Transcribed page contents:
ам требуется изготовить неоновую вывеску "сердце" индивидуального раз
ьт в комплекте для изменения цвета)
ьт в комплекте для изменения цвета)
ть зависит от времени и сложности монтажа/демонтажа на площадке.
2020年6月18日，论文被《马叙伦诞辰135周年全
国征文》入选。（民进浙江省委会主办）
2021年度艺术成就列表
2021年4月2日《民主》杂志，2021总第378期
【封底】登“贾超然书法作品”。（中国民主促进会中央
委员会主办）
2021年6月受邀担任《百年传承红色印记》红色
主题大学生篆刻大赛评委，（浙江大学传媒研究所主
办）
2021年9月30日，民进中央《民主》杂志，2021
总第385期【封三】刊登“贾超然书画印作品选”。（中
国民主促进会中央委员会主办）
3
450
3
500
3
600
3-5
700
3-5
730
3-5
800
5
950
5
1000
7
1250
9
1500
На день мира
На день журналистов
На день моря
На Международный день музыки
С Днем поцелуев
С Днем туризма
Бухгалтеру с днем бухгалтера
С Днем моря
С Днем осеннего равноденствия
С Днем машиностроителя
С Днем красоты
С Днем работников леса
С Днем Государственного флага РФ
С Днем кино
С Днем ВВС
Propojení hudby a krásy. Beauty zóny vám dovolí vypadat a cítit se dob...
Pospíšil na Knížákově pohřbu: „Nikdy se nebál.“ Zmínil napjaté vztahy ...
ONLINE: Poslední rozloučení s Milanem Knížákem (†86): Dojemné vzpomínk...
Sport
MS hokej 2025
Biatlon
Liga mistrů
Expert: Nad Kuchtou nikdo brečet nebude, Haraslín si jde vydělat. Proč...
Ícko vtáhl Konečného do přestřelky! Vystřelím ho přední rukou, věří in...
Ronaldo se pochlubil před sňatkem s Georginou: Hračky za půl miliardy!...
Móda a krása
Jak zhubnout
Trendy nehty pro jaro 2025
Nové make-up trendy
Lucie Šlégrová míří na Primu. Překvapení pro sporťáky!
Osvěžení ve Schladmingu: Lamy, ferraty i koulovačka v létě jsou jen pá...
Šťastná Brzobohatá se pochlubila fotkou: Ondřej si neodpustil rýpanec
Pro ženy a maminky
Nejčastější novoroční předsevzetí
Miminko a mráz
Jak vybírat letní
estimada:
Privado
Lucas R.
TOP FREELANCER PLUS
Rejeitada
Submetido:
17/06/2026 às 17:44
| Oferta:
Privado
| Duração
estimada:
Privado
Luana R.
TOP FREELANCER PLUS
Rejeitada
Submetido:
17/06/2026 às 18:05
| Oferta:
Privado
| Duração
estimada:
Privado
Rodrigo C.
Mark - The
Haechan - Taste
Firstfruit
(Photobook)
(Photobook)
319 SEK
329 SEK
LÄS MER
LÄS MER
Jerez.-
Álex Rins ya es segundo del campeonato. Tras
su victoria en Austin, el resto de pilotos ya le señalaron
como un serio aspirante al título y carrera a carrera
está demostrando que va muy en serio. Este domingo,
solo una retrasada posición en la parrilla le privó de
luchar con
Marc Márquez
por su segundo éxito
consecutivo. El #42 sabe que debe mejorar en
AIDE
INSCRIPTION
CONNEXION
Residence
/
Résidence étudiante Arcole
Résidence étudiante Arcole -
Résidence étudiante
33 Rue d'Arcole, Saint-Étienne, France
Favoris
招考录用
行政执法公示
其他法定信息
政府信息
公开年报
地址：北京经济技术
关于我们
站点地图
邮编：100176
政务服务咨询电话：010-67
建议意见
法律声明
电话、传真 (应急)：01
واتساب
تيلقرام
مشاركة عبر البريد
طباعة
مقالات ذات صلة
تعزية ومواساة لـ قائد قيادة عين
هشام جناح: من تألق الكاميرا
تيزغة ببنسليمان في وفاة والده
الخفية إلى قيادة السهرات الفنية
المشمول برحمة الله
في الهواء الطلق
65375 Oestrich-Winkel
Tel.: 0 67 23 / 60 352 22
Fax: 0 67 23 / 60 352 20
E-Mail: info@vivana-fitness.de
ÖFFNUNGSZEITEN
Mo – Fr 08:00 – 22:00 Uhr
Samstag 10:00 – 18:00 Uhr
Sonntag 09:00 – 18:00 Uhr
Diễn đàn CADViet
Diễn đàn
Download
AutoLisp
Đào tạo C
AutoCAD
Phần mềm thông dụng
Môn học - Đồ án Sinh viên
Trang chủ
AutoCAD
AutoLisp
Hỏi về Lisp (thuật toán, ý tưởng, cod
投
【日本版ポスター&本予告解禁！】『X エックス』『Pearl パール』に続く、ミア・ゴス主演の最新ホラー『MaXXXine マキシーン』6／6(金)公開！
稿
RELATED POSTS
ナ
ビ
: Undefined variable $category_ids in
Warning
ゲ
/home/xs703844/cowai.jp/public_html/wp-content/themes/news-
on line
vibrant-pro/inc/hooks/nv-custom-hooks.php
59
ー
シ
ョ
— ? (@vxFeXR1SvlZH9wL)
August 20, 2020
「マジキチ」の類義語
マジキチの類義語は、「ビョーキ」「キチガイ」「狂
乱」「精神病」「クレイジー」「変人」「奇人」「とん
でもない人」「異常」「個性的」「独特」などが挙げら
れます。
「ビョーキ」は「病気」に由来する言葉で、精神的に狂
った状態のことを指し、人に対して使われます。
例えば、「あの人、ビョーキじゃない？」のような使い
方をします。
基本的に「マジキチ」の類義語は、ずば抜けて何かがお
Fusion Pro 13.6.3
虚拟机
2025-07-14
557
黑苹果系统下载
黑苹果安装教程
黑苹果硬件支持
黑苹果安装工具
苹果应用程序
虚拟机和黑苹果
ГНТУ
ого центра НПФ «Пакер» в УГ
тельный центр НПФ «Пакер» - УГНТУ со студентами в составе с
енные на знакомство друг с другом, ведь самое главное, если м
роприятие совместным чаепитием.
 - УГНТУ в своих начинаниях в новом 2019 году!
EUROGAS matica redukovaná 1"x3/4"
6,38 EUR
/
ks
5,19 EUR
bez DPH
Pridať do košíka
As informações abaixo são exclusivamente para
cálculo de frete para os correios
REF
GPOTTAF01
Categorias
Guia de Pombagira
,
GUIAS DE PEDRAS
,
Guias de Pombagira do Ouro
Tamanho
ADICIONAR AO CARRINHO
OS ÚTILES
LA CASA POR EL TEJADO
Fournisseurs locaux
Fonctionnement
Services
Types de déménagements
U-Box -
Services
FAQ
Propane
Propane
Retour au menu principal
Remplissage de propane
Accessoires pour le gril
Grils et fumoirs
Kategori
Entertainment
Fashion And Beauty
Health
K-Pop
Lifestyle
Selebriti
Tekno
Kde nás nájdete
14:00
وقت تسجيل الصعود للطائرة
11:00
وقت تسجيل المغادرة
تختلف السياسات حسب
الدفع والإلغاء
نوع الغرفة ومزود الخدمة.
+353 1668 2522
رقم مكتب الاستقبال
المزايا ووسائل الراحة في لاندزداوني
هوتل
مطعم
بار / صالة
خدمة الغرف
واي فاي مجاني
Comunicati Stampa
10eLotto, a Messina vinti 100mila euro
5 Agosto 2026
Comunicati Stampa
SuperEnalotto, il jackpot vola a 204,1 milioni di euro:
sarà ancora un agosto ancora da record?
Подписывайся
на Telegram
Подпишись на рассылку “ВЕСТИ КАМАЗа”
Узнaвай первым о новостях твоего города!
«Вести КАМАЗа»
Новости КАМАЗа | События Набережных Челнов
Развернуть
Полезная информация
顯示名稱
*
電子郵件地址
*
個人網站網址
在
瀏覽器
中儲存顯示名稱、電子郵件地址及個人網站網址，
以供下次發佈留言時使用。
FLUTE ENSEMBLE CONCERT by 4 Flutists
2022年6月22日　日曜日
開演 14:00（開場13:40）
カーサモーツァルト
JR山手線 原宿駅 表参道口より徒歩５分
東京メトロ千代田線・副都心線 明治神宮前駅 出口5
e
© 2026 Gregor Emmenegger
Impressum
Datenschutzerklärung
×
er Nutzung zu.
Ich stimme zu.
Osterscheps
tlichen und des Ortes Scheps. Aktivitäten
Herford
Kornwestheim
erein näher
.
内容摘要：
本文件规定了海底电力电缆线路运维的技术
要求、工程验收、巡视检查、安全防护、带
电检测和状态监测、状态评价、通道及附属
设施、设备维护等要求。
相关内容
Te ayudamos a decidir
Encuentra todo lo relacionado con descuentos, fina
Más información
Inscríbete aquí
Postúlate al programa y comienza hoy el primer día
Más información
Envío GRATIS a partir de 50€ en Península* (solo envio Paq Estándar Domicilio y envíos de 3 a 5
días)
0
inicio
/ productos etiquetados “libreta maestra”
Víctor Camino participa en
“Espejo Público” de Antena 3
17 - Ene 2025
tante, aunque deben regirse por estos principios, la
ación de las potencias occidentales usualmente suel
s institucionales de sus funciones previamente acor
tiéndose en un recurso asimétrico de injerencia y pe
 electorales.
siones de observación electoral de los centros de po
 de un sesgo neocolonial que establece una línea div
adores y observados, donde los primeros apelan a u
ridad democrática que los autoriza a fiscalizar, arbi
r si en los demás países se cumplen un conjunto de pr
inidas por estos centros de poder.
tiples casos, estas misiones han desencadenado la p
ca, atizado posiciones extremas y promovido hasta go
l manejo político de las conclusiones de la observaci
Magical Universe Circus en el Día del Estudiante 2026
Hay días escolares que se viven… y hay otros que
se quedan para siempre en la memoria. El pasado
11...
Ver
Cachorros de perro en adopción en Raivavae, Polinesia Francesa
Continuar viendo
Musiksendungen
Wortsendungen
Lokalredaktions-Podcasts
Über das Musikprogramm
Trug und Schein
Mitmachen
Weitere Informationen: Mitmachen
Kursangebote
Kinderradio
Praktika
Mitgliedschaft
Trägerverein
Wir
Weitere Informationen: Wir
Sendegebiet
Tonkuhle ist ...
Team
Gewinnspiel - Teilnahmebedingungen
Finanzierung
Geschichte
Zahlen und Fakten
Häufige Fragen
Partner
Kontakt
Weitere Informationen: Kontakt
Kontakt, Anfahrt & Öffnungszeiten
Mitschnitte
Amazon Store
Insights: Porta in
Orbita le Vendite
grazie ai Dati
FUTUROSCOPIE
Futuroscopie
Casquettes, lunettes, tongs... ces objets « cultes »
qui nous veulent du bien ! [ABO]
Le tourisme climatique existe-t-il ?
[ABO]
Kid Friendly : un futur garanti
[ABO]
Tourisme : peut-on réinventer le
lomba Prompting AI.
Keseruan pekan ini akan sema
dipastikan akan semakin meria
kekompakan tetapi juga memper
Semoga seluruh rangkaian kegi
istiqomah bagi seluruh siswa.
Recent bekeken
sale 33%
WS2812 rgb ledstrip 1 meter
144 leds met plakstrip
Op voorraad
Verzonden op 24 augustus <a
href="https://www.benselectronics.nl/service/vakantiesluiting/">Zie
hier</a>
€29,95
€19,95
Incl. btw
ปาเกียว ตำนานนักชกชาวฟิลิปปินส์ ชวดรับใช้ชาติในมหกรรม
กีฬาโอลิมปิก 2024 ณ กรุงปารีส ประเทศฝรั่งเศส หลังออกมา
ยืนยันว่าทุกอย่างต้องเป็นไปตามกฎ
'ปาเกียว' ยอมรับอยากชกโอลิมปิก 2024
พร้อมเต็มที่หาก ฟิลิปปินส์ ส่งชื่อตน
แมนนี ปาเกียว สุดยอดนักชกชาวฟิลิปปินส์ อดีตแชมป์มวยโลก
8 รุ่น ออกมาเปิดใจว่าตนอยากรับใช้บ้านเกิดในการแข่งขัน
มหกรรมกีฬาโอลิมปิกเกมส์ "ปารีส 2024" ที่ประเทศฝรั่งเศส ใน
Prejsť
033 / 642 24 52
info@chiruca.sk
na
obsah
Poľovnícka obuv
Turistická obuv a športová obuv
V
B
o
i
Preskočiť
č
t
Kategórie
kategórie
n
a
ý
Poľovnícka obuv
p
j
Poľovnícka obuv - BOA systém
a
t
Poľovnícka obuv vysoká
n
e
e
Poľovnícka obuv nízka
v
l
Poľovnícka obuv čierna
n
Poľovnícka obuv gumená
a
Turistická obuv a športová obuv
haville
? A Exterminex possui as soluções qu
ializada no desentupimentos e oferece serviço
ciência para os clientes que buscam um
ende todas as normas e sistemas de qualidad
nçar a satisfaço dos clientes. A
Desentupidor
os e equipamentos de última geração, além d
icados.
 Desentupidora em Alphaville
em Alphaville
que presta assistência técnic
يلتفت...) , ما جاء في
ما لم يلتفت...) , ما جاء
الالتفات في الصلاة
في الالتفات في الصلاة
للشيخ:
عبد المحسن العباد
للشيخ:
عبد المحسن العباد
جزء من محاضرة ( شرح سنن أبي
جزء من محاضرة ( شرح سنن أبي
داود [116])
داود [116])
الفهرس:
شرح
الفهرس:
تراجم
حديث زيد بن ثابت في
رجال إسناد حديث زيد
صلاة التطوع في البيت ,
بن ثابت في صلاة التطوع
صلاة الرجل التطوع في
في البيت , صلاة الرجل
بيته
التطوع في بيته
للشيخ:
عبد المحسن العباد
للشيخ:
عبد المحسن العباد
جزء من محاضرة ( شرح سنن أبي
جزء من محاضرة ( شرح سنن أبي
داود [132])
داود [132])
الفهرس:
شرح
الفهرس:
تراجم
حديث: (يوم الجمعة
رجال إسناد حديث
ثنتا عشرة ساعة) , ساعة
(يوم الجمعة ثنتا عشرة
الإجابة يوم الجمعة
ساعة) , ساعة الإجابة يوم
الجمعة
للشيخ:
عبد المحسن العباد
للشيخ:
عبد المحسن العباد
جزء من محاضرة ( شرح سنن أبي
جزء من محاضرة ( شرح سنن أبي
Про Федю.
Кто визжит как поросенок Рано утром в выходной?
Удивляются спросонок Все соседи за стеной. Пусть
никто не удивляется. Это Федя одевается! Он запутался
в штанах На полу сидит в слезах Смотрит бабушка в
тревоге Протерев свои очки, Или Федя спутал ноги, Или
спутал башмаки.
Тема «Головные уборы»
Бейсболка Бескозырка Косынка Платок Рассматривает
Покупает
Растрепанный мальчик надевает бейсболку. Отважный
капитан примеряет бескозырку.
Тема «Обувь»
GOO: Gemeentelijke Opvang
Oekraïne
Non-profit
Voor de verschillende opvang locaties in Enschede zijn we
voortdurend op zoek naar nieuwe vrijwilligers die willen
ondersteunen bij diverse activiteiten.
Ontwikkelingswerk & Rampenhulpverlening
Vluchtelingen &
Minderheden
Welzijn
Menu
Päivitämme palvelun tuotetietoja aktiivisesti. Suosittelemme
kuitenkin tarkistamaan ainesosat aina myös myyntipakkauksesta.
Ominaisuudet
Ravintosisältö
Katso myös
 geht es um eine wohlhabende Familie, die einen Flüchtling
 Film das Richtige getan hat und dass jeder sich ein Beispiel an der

Task to complete: For the word "clientes", find every line in the data that holds it and copy that line.

Task solution:
ciência para os clientes que buscam um
nçar a satisfaço dos clientes. A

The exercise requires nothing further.